═══ Data section ═══

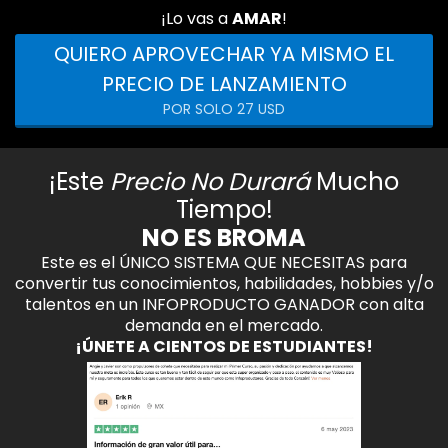
¡Lo vas a
AMAR
!
QUIERO APROVECHAR YA MISMO EL
PRECIO DE LANZAMIENTO
POR SOLO 27 USD
¡Este
Precio No Durará
Mucho
Tiempo!
NO ES BROMA​
Este es el ÚNICO SISTEMA QUE NECESITAS para
convertir tus conocimientos, habilidades, hobbies y/o
talentos en un INFOPRODUCTO GANADOR con alta
demanda en el mercado.
¡ÚNETE A CIENTOS DE ESTUDIANTES!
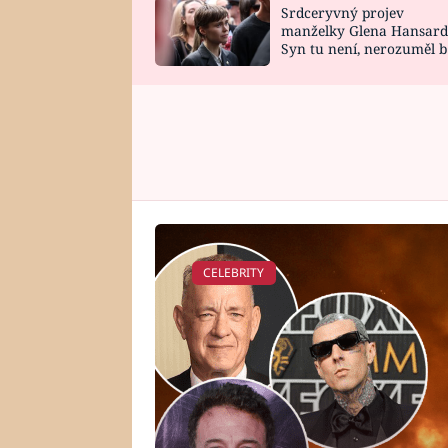
Srdceryvný projev
SNÁŘ
CELEBRITY
manželky Glena Hansard
Syn tu není, nerozuměl b
HOROSKOP NA
VAŘENÍ
tomu, vysvětlila
ROK 2023
CELEBRITY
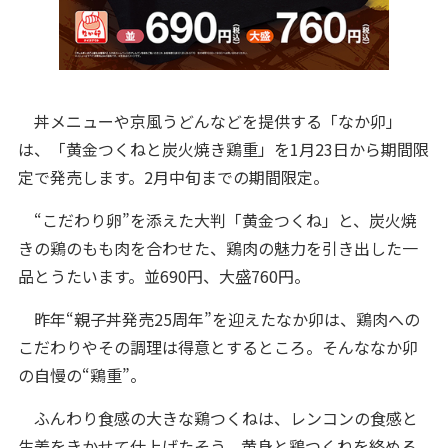
丼メニューや京風うどんなどを提供する「なか卯」
は、「黄金つくねと炭火焼き鶏重」を1月23日から期間限
定で発売します。2月中旬までの期間限定。
“こだわり卵”を添えた大判「黄金つくね」と、炭火焼
きの鶏のもも肉を合わせた、鶏肉の魅力を引き出した一
品とうたいます。並690円、大盛760円。
昨年“親子丼発売25周年”を迎えたなか卯は、鶏肉への
こだわりやその調理は得意とするところ。そんななか卯
の自慢の“鶏重”。
ふんわり食感の大きな鶏つくねは、レンコンの食感と
生姜をきかせて仕上げたそう。黄身と鶏つくねを絡める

═══

_What you will do_:
Every record should come back exactly as it is, though none of the pictures should.

_Result for this task_:
¡Lo vas a
AMAR
!
QUIERO APROVECHAR YA MISMO EL
PRECIO DE LANZAMIENTO
POR SOLO 27 USD
¡Este
Precio No Durará
Mucho
Tiempo!
NO ES BROMA​
Este es el ÚNICO SISTEMA QUE NECESITAS para
convertir tus conocimientos, habilidades, hobbies y/o
talentos en un INFOPRODUCTO GANADOR con alta
demanda en el mercado.
¡ÚNETE A CIENTOS DE ESTUDIANTES!
Srdceryvný projev
SNÁŘ
CELEBRITY
manželky Glena Hansard
Syn tu není, nerozuměl b
HOROSKOP NA
VAŘENÍ
tomu, vysvětlila
ROK 2023
CELEBRITY
丼メニューや京風うどんなどを提供する「なか卯」
は、「黄金つくねと炭火焼き鶏重」を1月23日から期間限
定で発売します。2月中旬までの期間限定。
“こだわり卵”を添えた大判「黄金つくね」と、炭火焼
きの鶏のもも肉を合わせた、鶏肉の魅力を引き出した一
品とうたいます。並690円、大盛760円。
昨年“親子丼発売25周年”を迎えたなか卯は、鶏肉への
こだわりやその調理は得意とするところ。そんななか卯
の自慢の“鶏重”。
ふんわり食感の大きな鶏つくねは、レンコンの食感と
生姜をきかせて仕上げたそう。黄身と鶏つくねを絡める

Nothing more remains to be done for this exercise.